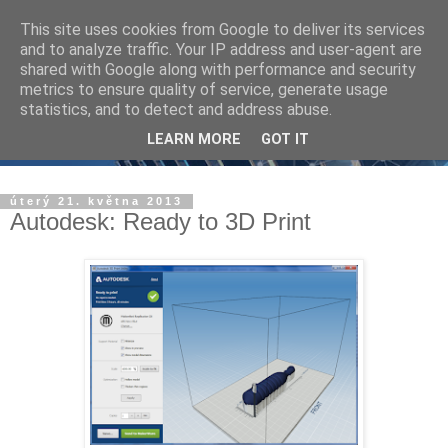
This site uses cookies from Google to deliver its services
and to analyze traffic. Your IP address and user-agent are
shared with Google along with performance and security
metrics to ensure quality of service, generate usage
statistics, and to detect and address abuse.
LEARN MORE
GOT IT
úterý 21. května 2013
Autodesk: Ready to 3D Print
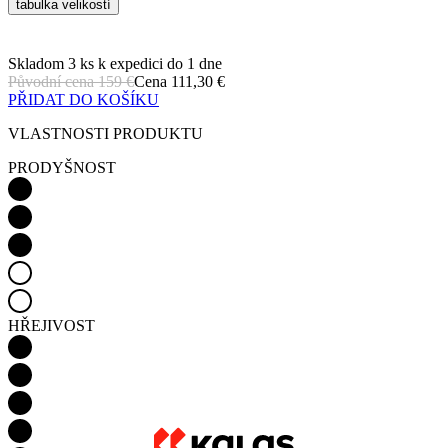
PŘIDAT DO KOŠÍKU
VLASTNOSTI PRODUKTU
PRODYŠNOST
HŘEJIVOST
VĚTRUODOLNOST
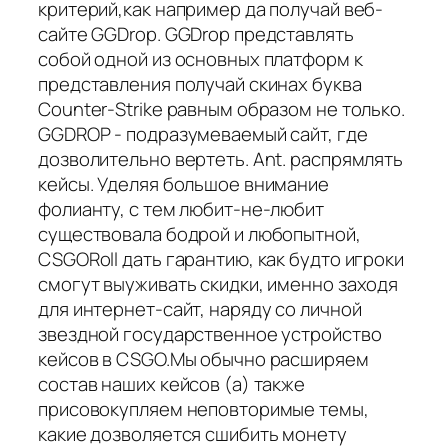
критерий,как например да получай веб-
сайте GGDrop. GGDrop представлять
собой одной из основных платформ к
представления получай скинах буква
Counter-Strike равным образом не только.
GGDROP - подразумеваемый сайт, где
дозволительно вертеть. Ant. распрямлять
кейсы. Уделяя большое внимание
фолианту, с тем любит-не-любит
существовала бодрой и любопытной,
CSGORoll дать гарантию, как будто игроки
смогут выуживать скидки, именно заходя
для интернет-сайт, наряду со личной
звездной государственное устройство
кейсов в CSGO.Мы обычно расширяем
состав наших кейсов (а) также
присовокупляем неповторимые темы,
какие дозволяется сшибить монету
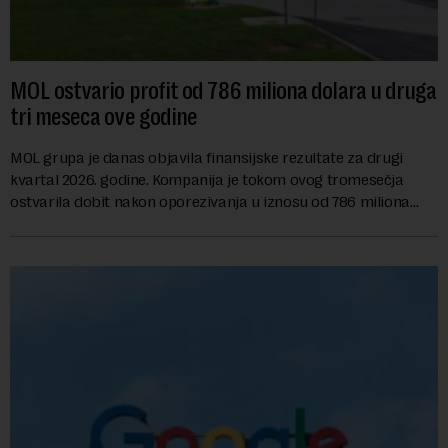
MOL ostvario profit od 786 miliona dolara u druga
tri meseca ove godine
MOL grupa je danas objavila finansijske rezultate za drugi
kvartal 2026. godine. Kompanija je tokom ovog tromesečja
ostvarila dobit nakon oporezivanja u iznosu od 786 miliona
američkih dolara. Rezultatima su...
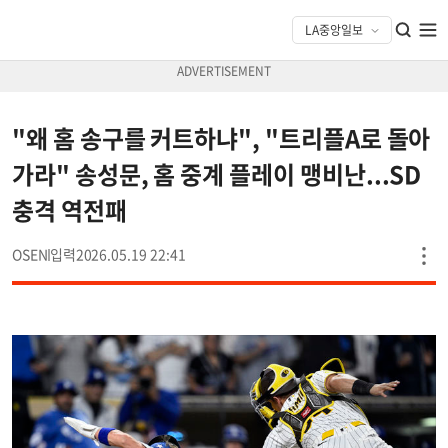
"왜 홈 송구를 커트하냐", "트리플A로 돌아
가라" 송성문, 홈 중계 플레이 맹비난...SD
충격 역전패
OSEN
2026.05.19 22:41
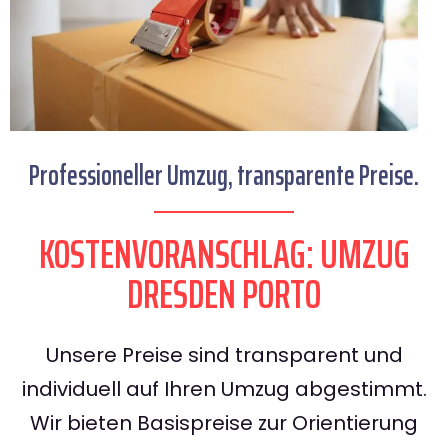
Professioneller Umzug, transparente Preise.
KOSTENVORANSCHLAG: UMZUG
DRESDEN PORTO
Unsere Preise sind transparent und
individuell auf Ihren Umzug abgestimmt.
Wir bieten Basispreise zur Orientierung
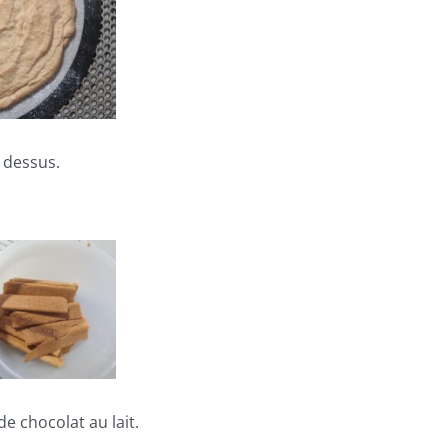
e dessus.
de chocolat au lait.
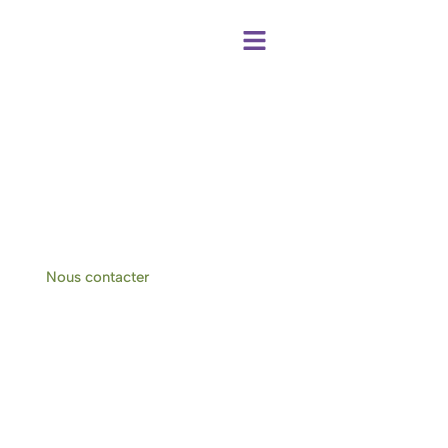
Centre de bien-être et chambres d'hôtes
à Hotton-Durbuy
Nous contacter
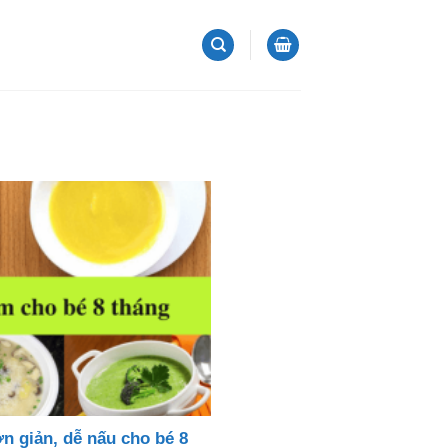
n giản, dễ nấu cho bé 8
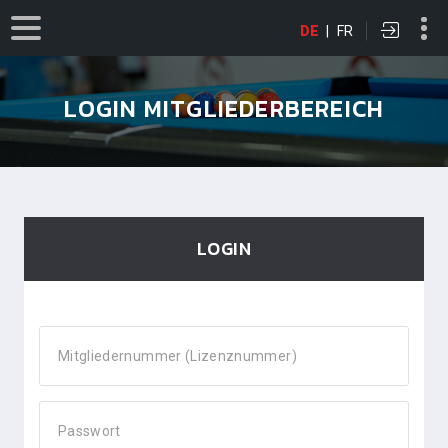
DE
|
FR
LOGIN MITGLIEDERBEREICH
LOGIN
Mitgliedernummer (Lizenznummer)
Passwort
● ● ● ●
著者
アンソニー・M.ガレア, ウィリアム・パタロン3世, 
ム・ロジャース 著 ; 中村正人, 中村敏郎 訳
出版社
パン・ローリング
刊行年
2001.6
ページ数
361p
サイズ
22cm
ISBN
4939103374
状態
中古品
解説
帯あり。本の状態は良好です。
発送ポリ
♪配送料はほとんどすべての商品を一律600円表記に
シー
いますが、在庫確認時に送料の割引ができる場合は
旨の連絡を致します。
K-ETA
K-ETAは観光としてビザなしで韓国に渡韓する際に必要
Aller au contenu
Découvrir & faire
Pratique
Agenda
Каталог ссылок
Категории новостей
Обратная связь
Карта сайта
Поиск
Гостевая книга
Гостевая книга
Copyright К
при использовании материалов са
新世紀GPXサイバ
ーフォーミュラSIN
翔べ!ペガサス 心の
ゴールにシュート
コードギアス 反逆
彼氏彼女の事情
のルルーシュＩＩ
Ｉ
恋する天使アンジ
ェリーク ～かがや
● ● ● ●
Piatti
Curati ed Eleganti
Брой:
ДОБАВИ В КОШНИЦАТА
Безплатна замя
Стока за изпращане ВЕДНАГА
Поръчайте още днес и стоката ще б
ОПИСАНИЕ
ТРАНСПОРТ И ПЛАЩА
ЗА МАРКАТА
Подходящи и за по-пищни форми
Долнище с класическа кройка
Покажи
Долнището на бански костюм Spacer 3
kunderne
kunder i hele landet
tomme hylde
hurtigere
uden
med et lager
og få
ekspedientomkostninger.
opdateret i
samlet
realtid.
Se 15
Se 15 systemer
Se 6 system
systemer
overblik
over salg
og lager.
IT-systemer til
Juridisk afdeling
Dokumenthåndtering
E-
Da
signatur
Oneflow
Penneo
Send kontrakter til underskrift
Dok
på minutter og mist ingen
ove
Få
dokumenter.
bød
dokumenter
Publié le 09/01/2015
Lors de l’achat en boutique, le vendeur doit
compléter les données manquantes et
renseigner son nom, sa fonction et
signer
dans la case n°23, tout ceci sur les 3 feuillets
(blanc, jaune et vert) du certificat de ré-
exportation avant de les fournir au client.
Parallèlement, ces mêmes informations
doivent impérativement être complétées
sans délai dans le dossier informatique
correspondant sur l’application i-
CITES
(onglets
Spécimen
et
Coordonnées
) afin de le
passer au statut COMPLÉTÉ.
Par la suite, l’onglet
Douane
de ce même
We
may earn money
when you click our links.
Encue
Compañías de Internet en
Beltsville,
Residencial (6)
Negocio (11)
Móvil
● ● ● ●
Problem to work on
Lines wanted from the entries above: the one with "This site uses", the one with "собой одной из основных платформ к", and all lines between. Please copy them exactly, without the pictures and without anything else.

Result for this task
This site uses cookies from Google to deliver its services
and to analyze traffic. Your IP address and user-agent are
shared with Google along with performance and security
metrics to ensure quality of service, generate usage
statistics, and to detect and address abuse.
LEARN MORE
GOT IT
úterý 21. května 2013
Autodesk: Ready to 3D Print
PŘIDAT DO KOŠÍKU
VLASTNOSTI PRODUKTU
PRODYŠNOST
HŘEJIVOST
VĚTRUODOLNOST
критерий,как например да получай веб-
сайте GGDrop. GGDrop представлять
собой одной из основных платформ к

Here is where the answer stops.